The
facility, shown below, is quite large. A
schematic illustrates the important dimensions and rough
layout of the device. The large white tank in the photo above
is the supply section. The tank is filled with tap water, while
a thick (50% by volume) slurry is fed from the platform above
through a small tube to the bottom of the tank. Due to the many
bends in the inlet pipe, the slurry is well-mixed when it enters
the larger tank (shown empty above, though it is filled to the
brim when a fan is being built).
One the biggest problems forming a realistic fan is that the
flow coming out of our source must be a plume (a buoyantly-driven
flow), and not a jet (an inertially-driven flow). That is the
reason for the equilibration section shown in the schematic.
In fact, we also have a turbulence-dampening arrangment which
keeps the particles entrained while reducing the interia and
turbulence in the entering flow. The arrangment consists of
a box with holes drilled on both in the inlet and exit side
in random locations. Within the box, styrofoam peanuts nearly
fill the entire volume. When the dense, sediment-laden fluid
flows in the peanuts move around keeping the sediment fluid
mixed, while removing much of the energy. The result is a flow
which transitions to plume within 10-20 cm of the box exit.
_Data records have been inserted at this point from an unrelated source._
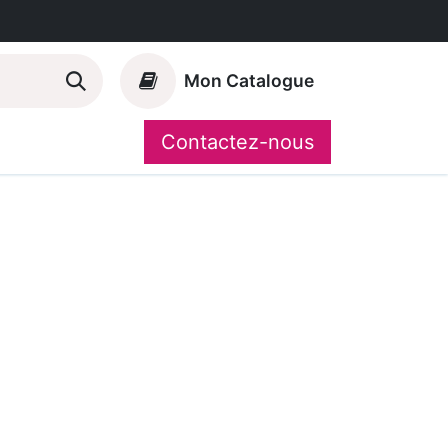
Mon Catalogue
Contactez-nous
Nos marques
CompoShop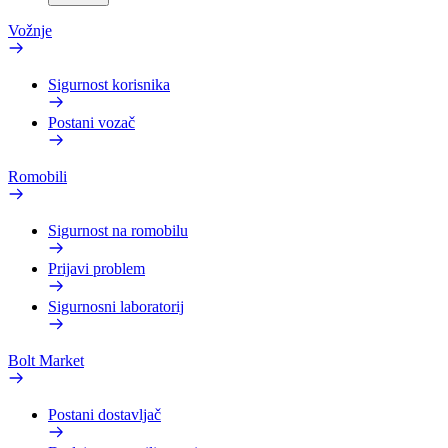
Vožnje
Sigurnost korisnika
Postani vozač
Romobili
Sigurnost na romobilu
Prijavi problem
Sigurnosni laboratorij
Bolt Market
Postani dostavljač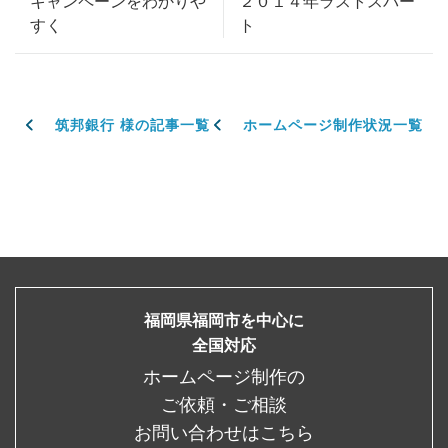
キャンペーンをわかりや
２０１４年ラストスパー
すく
ト
筑邦銀行 様の記事一覧
ホームページ制作状況一覧
福岡県福岡市を中心に
全国対応
ホームページ制作の
ご依頼・ご相談
お問い合わせはこちら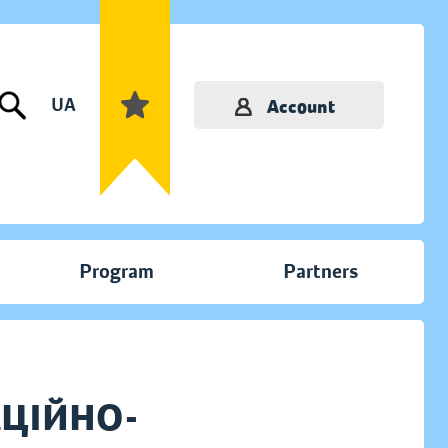
UA
Account
Program
Partners
АЦІЙНО-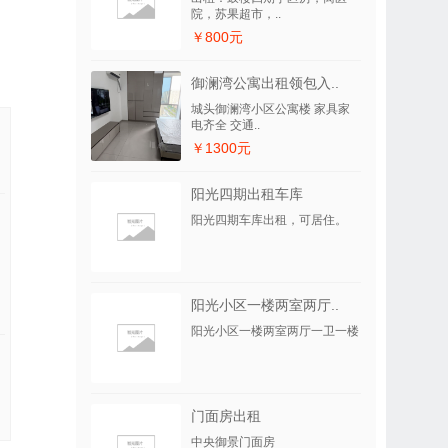
院，苏果超市，..
￥800元
御澜湾公寓出租领包入..
城头御澜湾小区公寓楼 家具家
电齐全 交通..
￥1300元
阳光四期出租车库
阳光四期车库出租，可居住。
阳光小区一楼两室两厅..
阳光小区一楼两室两厅一卫一楼
门面房出租
中央御景门面房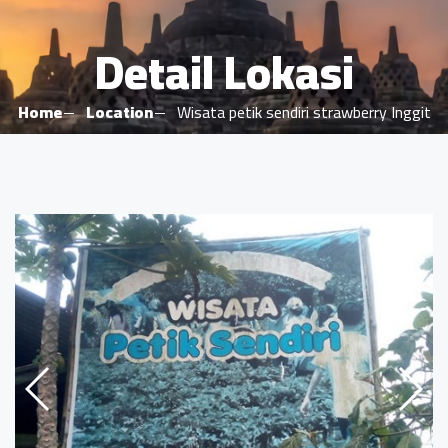
Detail Lokasi
Home
Location
Wisata petik sendiri strawberry Inggit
Finally, we need a way to remove the current to prevent it from
reflecting of the far walls and reworking the deposit. Most
experimentalists make this space too small, but we found the
0.5 m space usually just enough to eliminate reflection. Reflections
are also prevented from an exit pipe placed on the floor of
the tank with appropriately drilled holes to ensure equal removal
of dense fluid.
Generally our fans
are made of Balotini, a type of blown silica used in sandblasting
equipment. The material is cheap (less than a quarter per kg)
and easily accessible. It is also highly spherical (due to its
formation process) and can be obtained in highly well-sorted packages.
Typically, the Balotini has a mean diameter of around 40 microns.
Variations within each batch allow us to visualize where both
the coarse and fine portion of the current is deposited.